Corremos todos com nossas pequenas pernas para avisar aos outros tupinambás, mas eles já haviam percebido aquelas presenças estranhas a se avizinharem pelas águas. Os guerreiros não demonstraram nenhum temor ou fizeram alvoroço. Somente Acaninã e Jateim, as cunhãs mais escandalosas da taba, começaram a chorar como se fosse o fim do mundo. O Uvixa (Cacique) Îagûareté (Onça Verdadeira), aliás, meu pai, se reuniu com velho Tesaberába (Olho Brilhante) na oca central, ficaram umas duzentas batidas de pilão para fazer quirela e saíram para instruir o grupo que iria à praia para esperar quem ou o que trazia os grandes caíques à nossa aldeia.
Aquele a quem chamávamos de O Mais Velho Que O Tempo, Tesaberába, se aproximou e disse que o aty deveria se aproximar com coragem dos visitantes. Que a nossa nação havia sido escolhida por Nhanderu para aquele momento. Que previamente já havia sonhado com aquele acontecimento e era inevitável que aquele encontro acontecesse. Aconselhou que, para demonstrar que não queriam guerra, o aty deveria ter cunhãs a formá-lo. Ele escolheu as cunhãporãs, como Moeem, Jacyara, Bartyra, Mbotyra e Poranga para estar junto aos guerreiros, o meu pai à frente e Avaré, o melhor caçador entre nós, a secundá-lo. Nesse momento, Acaninã, que até aquele instante chorava como se uma mboi tivesse lhe mordido, parou e perguntou porque ela também não poderia ir. Todos riram e isso ajudou a deixar o ar mais leve.

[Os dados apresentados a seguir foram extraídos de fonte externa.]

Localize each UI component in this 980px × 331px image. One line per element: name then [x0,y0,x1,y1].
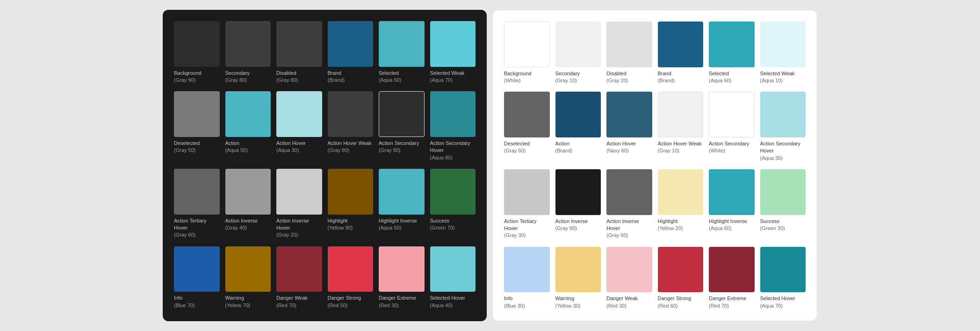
color-item: Selected Hover(Aqua 70) [760,247,806,309]
color-code: (Aqua 30) [760,155,806,162]
color-swatch [430,21,476,67]
color-swatch [328,21,374,67]
color-label: Selected Hover(Aqua 70) [760,295,806,309]
color-swatch [555,92,601,137]
color-name: Background [504,70,550,77]
color-name: Info [174,295,220,302]
color-label: Action Hover(Aqua 30) [276,140,322,154]
color-label: Secondary(Gray 80) [225,70,271,84]
color-name: Secondary [555,70,601,77]
color-name: Action Secondary Hover [760,140,806,155]
color-code: (Gray 10) [555,77,601,84]
color-item: Info(Blue 30) [504,247,550,309]
color-label: Disabled(Gray 20) [606,70,652,85]
color-code: (Gray 90) [379,147,425,154]
color-name: Danger Weak [606,295,652,302]
color-item: Deselected(Gray 60) [504,92,550,162]
color-item: Brand(Brand) [658,22,704,84]
color-label: Success(Green 30) [760,218,806,232]
color-label: Danger Strong(Red 60) [658,295,704,309]
color-label: Action Inverse(Gray 90) [555,218,601,232]
color-name: Brand [328,70,374,77]
color-name: Selected Weak [760,70,806,77]
color-label: Action(Brand) [555,140,601,155]
color-item: Danger Weak(Red 70) [276,246,322,309]
color-code: (Aqua 50) [225,147,271,154]
color-label: Danger Weak(Red 70) [276,295,322,309]
color-swatch [555,247,601,293]
color-label: Action Tertiary Hover(Gray 60) [174,217,220,239]
light-panel: Background(White)Secondary(Gray 10)Disab… [492,10,817,321]
color-item: Success(Green 30) [760,169,806,239]
color-code: (White) [709,147,755,154]
color-name: Highlight [328,217,374,224]
color-item: Warning(Yellow 70) [225,246,271,309]
color-label: Action Hover(Navy 60) [606,140,652,155]
color-swatch [555,169,601,215]
color-swatch [225,21,271,67]
color-swatch [276,91,322,137]
color-label: Danger Extreme(Red 30) [379,295,425,309]
color-swatch [606,22,652,67]
color-name: Action Hover Weak [658,140,704,147]
color-item: Selected Weak(Aqua 70) [430,21,476,84]
color-name: Action Hover Weak [328,140,374,147]
color-code: (Yellow 20) [658,225,704,232]
color-label: Highlight Inverse(Aqua 50) [379,217,425,232]
color-item: Deselected(Gray 50) [174,91,220,161]
color-name: Warning [555,295,601,302]
color-name: Selected Hover [430,295,476,302]
color-item: Selected Weak(Aqua 10) [760,22,806,84]
color-code: (Gray 80) [225,77,271,84]
light-color-grid: Background(White)Secondary(Gray 10)Disab… [504,22,806,309]
color-name: Selected [379,70,425,77]
color-item: Action Tertiary Hover(Gray 60) [174,169,220,239]
color-item: Danger Strong(Red 50) [328,246,374,309]
color-item: Action Inverse(Gray 40) [225,169,271,239]
color-name: Action Inverse [225,217,271,224]
color-code: (Red 70) [709,302,755,309]
color-swatch [225,169,271,215]
color-code: (Gray 40) [225,224,271,231]
color-name: Action Secondary Hover [430,140,476,154]
dark-panel: Background(Gray 90)Secondary(Gray 80)Dis… [163,10,487,321]
color-item: Action Hover Weak(Gray 10) [658,92,704,162]
color-name: Action Tertiary Hover [174,217,220,232]
color-item: Danger Extreme(Red 30) [379,246,425,309]
color-swatch [709,247,755,293]
color-name: Background [174,70,220,77]
color-name: Action [555,140,601,147]
color-item: Action Inverse Hover(Gray 20) [276,169,322,239]
color-code: (Blue 70) [174,302,220,309]
color-code: (Aqua 60) [709,225,755,232]
color-swatch [658,22,704,67]
color-item: Selected(Aqua 60) [709,22,755,84]
color-name: Action Hover [276,140,322,147]
color-name: Danger Extreme [709,295,755,302]
color-code: (White) [504,77,550,84]
color-label: Action Secondary Hover(Aqua 80) [430,140,476,161]
color-name: Action Secondary [709,140,755,147]
color-swatch [760,169,806,215]
color-swatch [276,21,322,67]
color-name: Success [430,217,476,224]
color-item: Highlight(Yellow 20) [658,169,704,239]
color-code: (Yellow 90) [328,224,374,231]
color-label: Warning(Yellow 30) [555,295,601,309]
color-code: (Red 30) [606,302,652,309]
color-item: Action Secondary(White) [709,92,755,162]
color-code: (Aqua 10) [760,77,806,84]
color-label: Action Inverse Hover(Gray 60) [606,218,652,239]
color-label: Selected Hover(Aqua 40) [430,295,476,309]
color-label: Secondary(Gray 10) [555,70,601,85]
color-item: Action(Brand) [555,92,601,162]
color-swatch [276,246,322,292]
color-item: Action Inverse Hover(Gray 60) [606,169,652,239]
color-item: Action Inverse(Gray 90) [555,169,601,239]
color-code: (Gray 20) [606,77,652,84]
color-label: Action Hover Weak(Gray 10) [658,140,704,155]
color-swatch [430,246,476,292]
color-code: (Gray 60) [504,147,550,154]
color-swatch [658,92,704,137]
color-code: (Gray 50) [174,147,220,154]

Os guerreiros e as cunhãs da nação tupinambá foram juntos até a faixa de areia para ficarem à espera do momento do encontro com os forasteiros. Nós, os menores, tivemos que ficar na taba. Eu, curioso que só, consegui fugir à vigilância da velha Jaçanã e me esgueirei pela mata até uma ypê onde pudesse presenciar, sem ser visto, a chegada dos estranhos. Percebi que, dos grandes caiques, os avas (pelo que pareciam) entraram em caíques menores. Aqueles eram seres estranhíssimos, cobertos por ajukus que lhes tapavam o corpo todo. Usavam akãs que alguns retiraram da cabeça quando aportaram. Parecia que estavam a quase desfalecer por algum motivo. Alguns tinham a cabeça raspada e quase caí do galho quando vi que tinham longos cabelos no rosto, como os cahys que roubavam a nossa comida, aqueles espertinhos. Só que esses eram enormes. Vários empunhavam pedaços de ybiracy com um desenho muito bonito que deve ter tido muito trabalho para fazer. Não se desgrudavam deles.
O encontro demorou bastante. Já dava para ver Guaracy quase ir descansar de um lado e Jacy a surgir, do outro. Os tupinambás parecem ter conseguido se entender com os maíras. Eles olhavam muito curiosos para as cunhãs, como se nunca tivessem visto seres tão formosos. Vi quando dois dos nossos mais valorosos guerreiros, Abaré e Ka’ioby, embarcaram sem receio com os ava-cahy em direção ao caíques maiores. O resto do aty voltou para a taba, a confabular sobre aquele extraordinário evento.
Eu desci rapidamente da árvore e fui em direção aos caíques. Já quase anoitecia e cheguei o mais perto que pude daquela incrível construção feito uma gigantesca ayacá. Fiquei quase submerso e voltei a sentir o meu corpo vibrar como se estivesse a receber um endijá de Tupã. De repente, comecei a ouvir uma algazarra perto de mim e pessoas de todas as cores, menos a minha, estavam a me rodear. Fiquei atarantado a ponto de engolir água salgada pela força de uma onda mais violenta. Havia despertado da imersão. Percebi que a minha viagem terminara. De alguma maneira, fora transportado para bem longe dali, para muito tempo antes. Uma experiência que me deixou bastante desconcertado. Se fora pela energia do elemento que me acolhia, se fora pelo poder do sangue que corre em minhas veias, se fora pela herança atávica que carrego, por algum tempo, fui um curumim.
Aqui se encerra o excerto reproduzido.